WHAT THE EXERCISE ASKS » Which lines to output? The line containing "Skatt du betaler" and every line after it in the data below, each copied exactly.
--- DATA IN THIS EXERCISE Enclosed Below ---
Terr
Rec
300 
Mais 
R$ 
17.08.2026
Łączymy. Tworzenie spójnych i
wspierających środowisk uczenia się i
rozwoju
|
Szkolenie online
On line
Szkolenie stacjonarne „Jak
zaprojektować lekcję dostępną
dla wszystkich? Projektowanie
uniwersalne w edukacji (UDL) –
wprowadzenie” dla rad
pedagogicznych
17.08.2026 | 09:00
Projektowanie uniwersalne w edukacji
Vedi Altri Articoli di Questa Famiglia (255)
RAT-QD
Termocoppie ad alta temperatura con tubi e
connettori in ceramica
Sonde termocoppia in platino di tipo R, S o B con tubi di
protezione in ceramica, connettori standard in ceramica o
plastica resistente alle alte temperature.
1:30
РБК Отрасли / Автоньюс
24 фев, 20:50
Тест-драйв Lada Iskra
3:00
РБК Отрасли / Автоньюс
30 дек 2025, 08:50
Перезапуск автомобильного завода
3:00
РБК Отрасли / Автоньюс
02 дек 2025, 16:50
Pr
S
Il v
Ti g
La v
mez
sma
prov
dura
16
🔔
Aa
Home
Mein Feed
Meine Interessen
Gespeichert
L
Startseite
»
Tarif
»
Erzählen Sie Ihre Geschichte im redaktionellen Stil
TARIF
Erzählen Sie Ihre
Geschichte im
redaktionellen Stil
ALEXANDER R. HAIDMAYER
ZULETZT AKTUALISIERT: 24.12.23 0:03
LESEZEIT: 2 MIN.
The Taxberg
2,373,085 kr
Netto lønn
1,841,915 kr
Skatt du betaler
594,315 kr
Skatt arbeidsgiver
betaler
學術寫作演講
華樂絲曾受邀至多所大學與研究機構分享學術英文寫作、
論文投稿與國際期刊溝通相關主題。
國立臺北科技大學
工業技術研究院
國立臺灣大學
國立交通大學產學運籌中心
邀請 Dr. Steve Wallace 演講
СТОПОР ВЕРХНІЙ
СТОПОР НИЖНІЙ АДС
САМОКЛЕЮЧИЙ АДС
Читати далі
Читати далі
--- End of Enclosed DATA IN THIS EXERCISE ---
ANSWER FOR THIS EXERCISE »
Skatt du betaler
594,315 kr
Skatt arbeidsgiver
betaler
學術寫作演講
華樂絲曾受邀至多所大學與研究機構分享學術英文寫作、
論文投稿與國際期刊溝通相關主題。
國立臺北科技大學
工業技術研究院
國立臺灣大學
國立交通大學產學運籌中心
邀請 Dr. Steve Wallace 演講
СТОПОР ВЕРХНІЙ
СТОПОР НИЖНІЙ АДС
САМОКЛЕЮЧИЙ АДС
Читати далі
Читати далі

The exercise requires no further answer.